20 Ensuring Data Quality

Oracle Warehouse Builder provides a set of features that enable you to ensure the quality of data that is moved from source systems to your data warehouse. Data profiling is a feature that enables you to discover inconsistencies and anomalies in your source data and then correct them. Before you transform data, you can define data rules and apply data profiling and data auditing techniques.

This chapter contains the following topics:

Steps to Perform Data Profiling
Using Data Profiles
Profiling the Data
Viewing the Results
Deriving Data Rules
Correcting Schemas and Cleansing Data
Using Data Rules
Tuning the Data Profiling Process
Using Data Auditors

Steps to Perform Data Profiling

The section "How to Perform Data Profiling" describes the steps in the data profiling process. This section lists the steps and provides references to the sections that describe how to perform each step.

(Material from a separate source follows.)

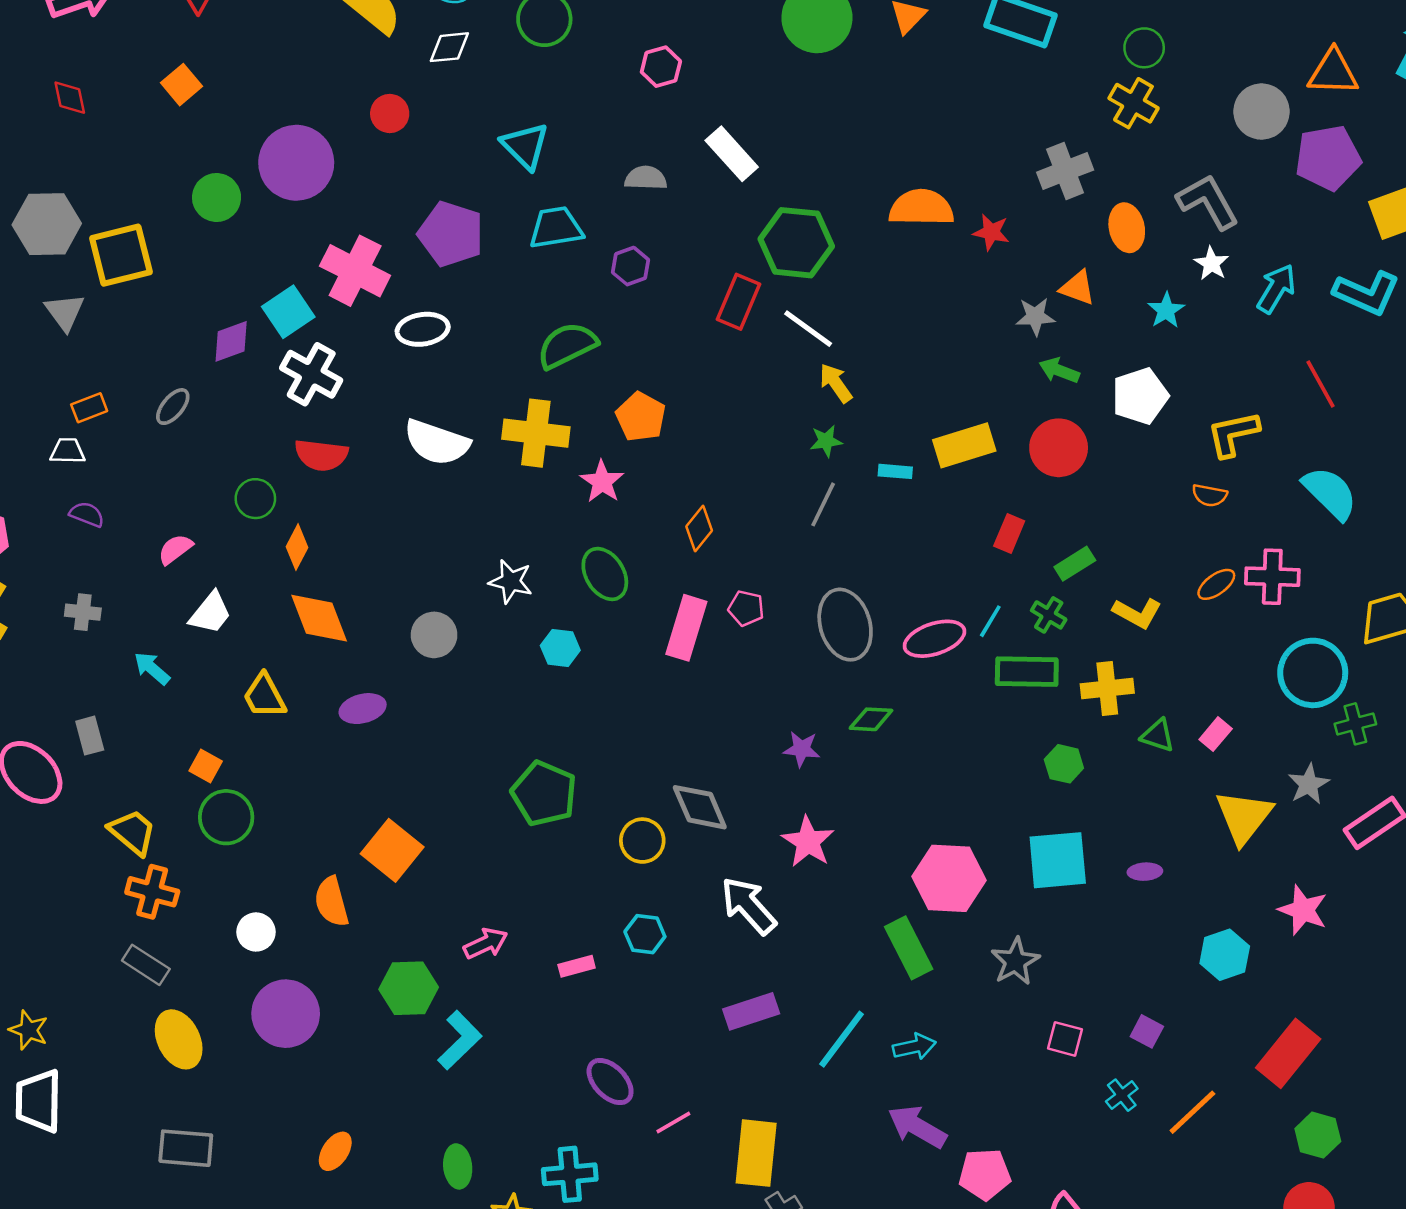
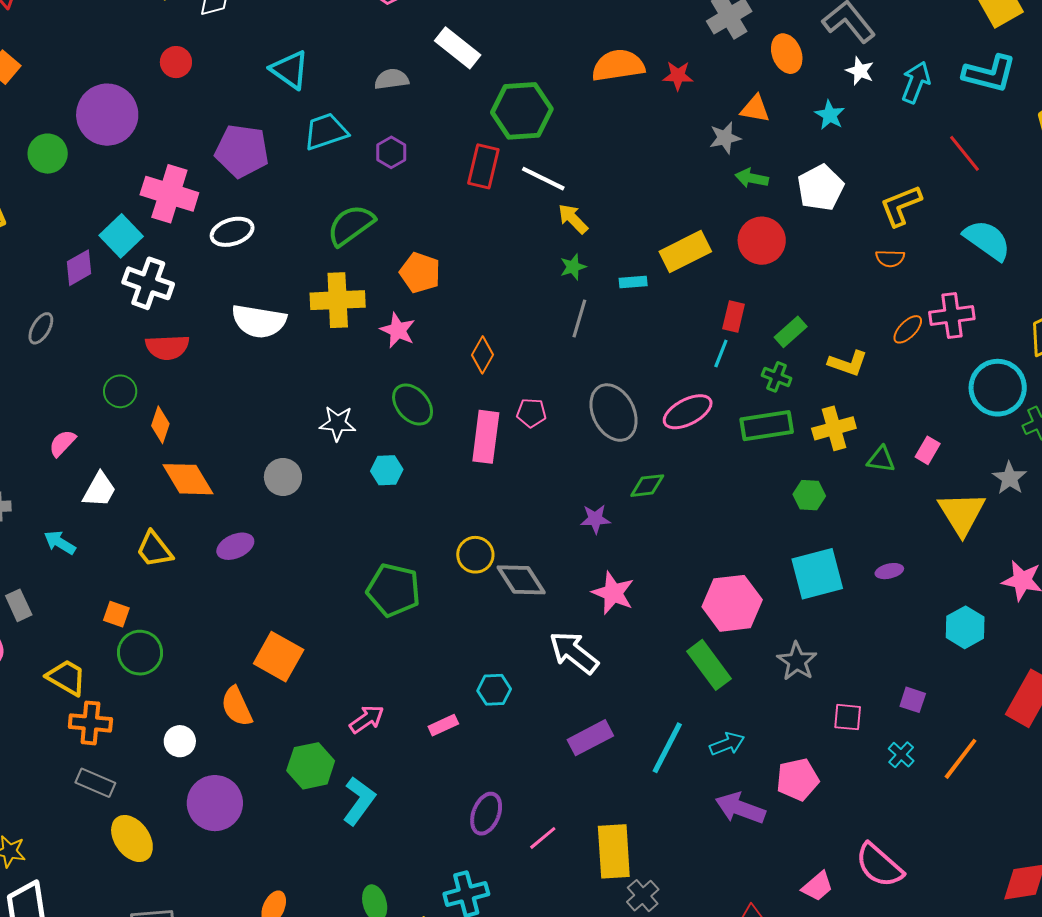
cyan line: (990, 621) -> (721, 353), moved
yellow circle: (642, 841) -> (475, 555), moved
purple ellipse: (610, 1082) -> (486, 814), turned 75
pink pentagon: (985, 1174) -> (798, 779), moved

Use the following steps to perform data profiling:

Load the metadata

See "Import or Select the Metadata".
Create a data profile

See "Using Data Profiles".
Profile the data

See "Profiling the Data".
View the profiling results

See "Viewing the Results".
Derive data rules based on the results of data profiling

You can create data rules based on the data profiling results. For more information, see "Deriving Data Rules".
Generate corrections

See "Correcting Schemas and Cleansing Data".
Define and edit data rules manually

See "Using Data Rules".
Generate, deploy and execute

See "Generate, Deploy, and Execute".

Using Data Profiles

Data profiling is a process that enables you to analyze the content and structure of your data to determine inconsistencies, anomalies, and redundancies in the data. To begin the process of data profiling, you must first create a data profile using the Design Center. You can then profile the objects contained in the data profile and then create correction tables and mappings.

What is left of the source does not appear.